Bem conhecido que o Código de Defesa do Consumidor dá ao comprador o direito de arrependimento de uma compra. No prazo de sete dias poderá desistir da compra ou do contrato sem explicar o motivo. O benefício existe na compra por telefone, no domicílio ou na compra online.

São dúvidas do consumidor: O direito de arrependimento também existe ao comprar em lojas físicas? Quando o produto possui defeito posso desistir de uma compra? Como exercer o arrependimento e cancelar uma compra?

Direito de Arrependimento
Direito de Arrependimento

DIREITO DE ARREPENDIMENTO – O QUE SIGNIFICA?

O direito de arrependimento ou prazo de reflexão é a possibilidade do consumidor desistir da compra, devolver o bem e pegar seu dinheiro de volta sem explicar o motivo.

A proteção existe na compra por telefone e pela internet por falta de contato direto com o produto. Nestes canais o consumidor pode ser facilmente enganado e por esse motivo a legislação o protege.

Também protege o consumidor da compra por impulso quando está em seu domicílio, num ambiente de tranquilidade. Nestas situações o vendedor lhe surpreende sem dar chance de reflexão antecipada.

Com o arrependimento no prazo de 07 (sete) dias poderá desistir da compra ou do contrato sem explicar o motivo.

DIREITO DE ARREPENDIMENTO EM LOJAS FÍSICAS É POSSÍVEL?

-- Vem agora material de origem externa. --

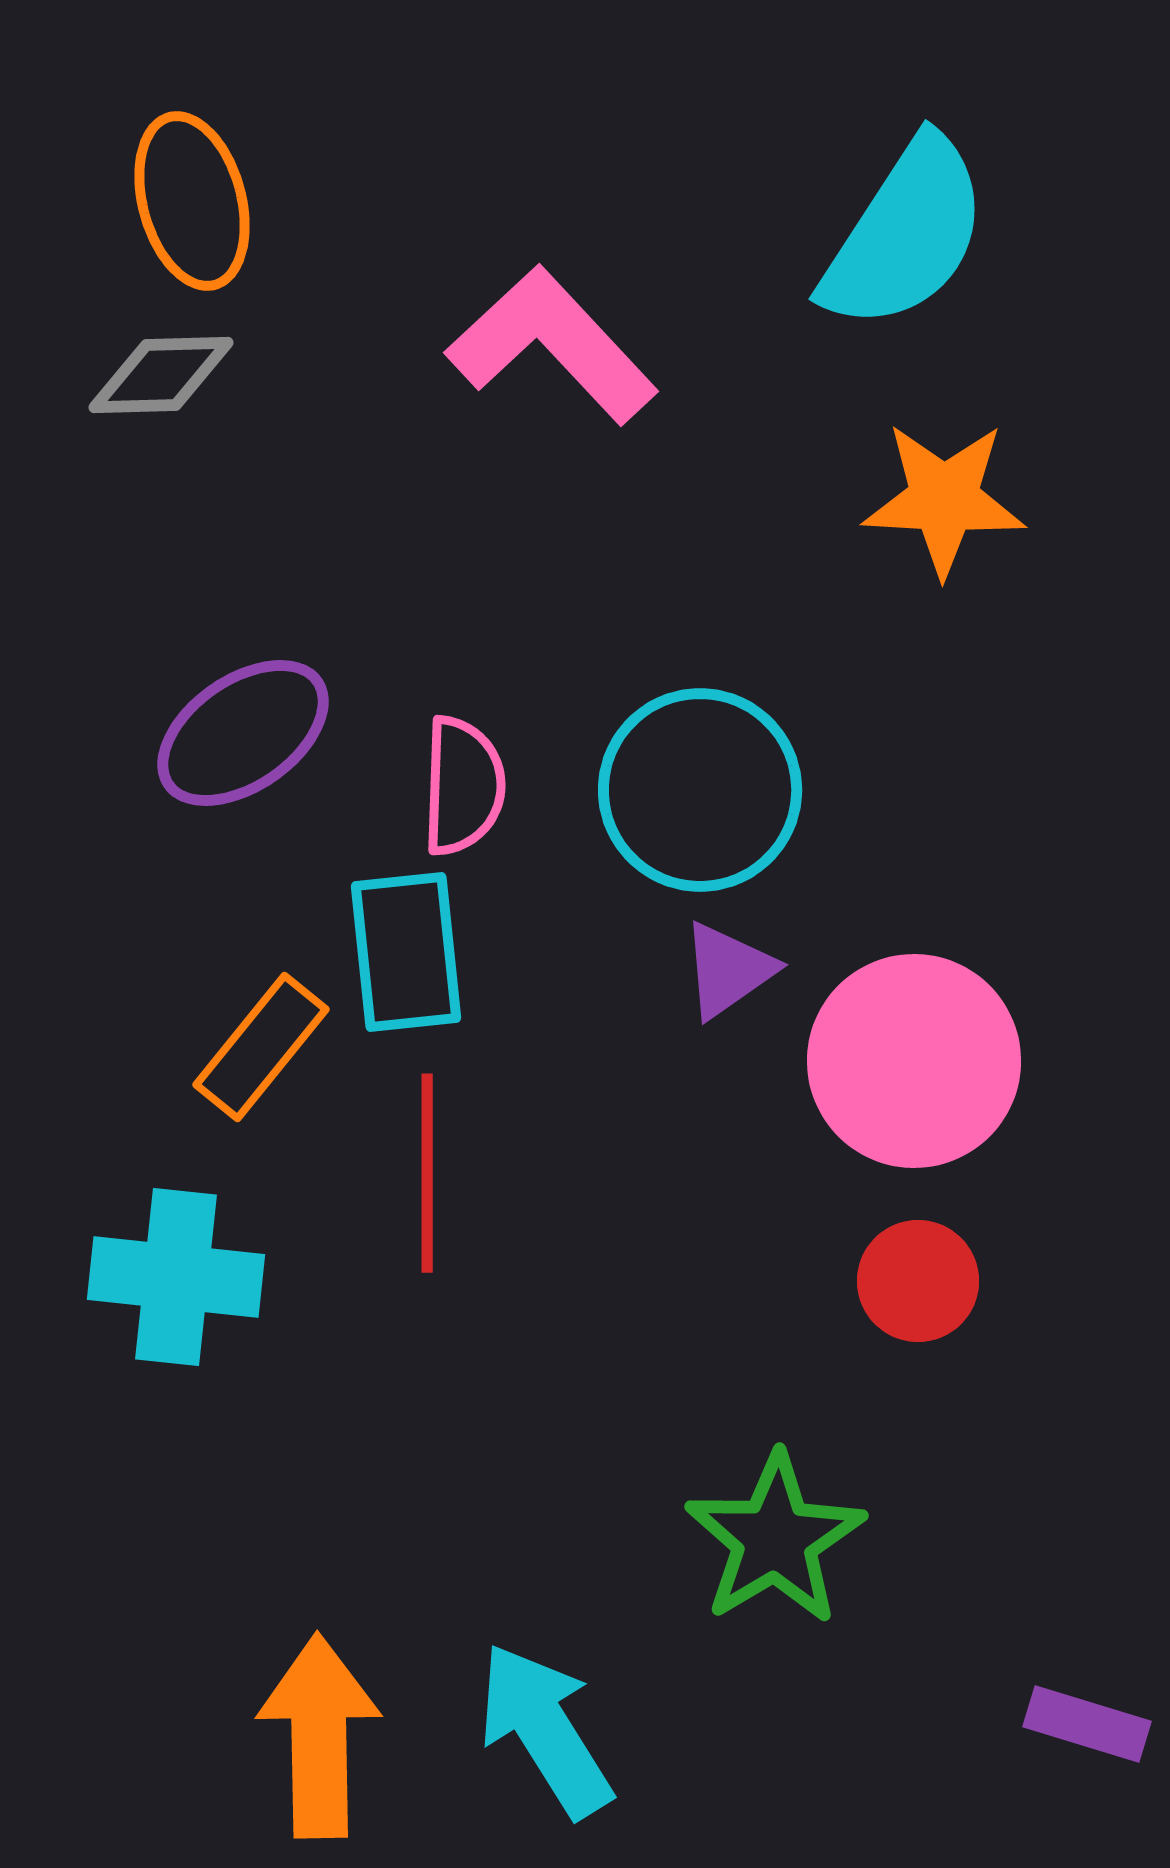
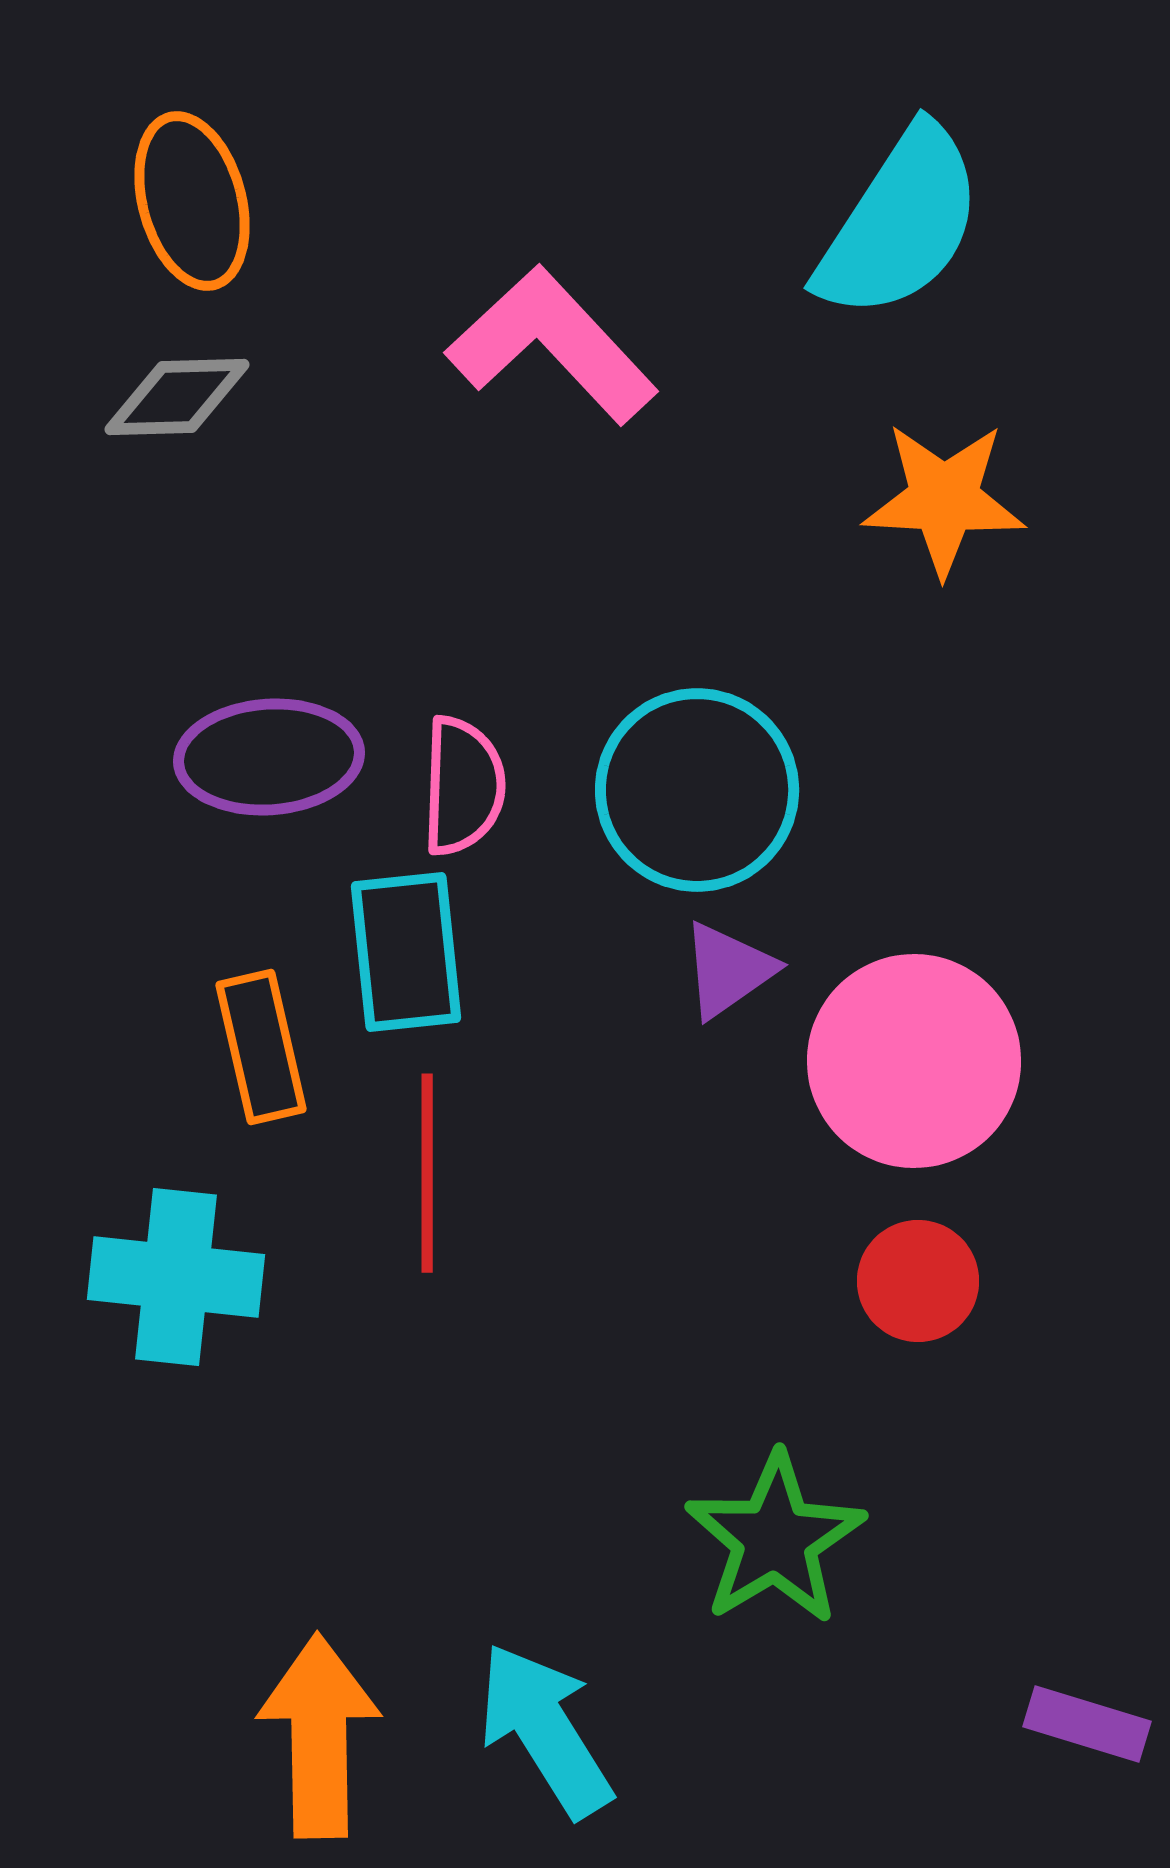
cyan semicircle: moved 5 px left, 11 px up
gray diamond: moved 16 px right, 22 px down
purple ellipse: moved 26 px right, 24 px down; rotated 31 degrees clockwise
cyan circle: moved 3 px left
orange rectangle: rotated 52 degrees counterclockwise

Na compra em lojas físicas é o próprio consumidor quem se dirige à loja e efetua a compra. Presume-se que refletiu antes de comprar e teve contato direto com o produto. Por esse motivo, não há previsão em lei do direito de arrependimento para compras em lojas físicas.

A devolução do produto com dinheiro de volta somente será possível por motivo de defeito sem possibilidade de reparo. Ou seja, a devolução do dinheiro ocorre por falha na garantia do bem.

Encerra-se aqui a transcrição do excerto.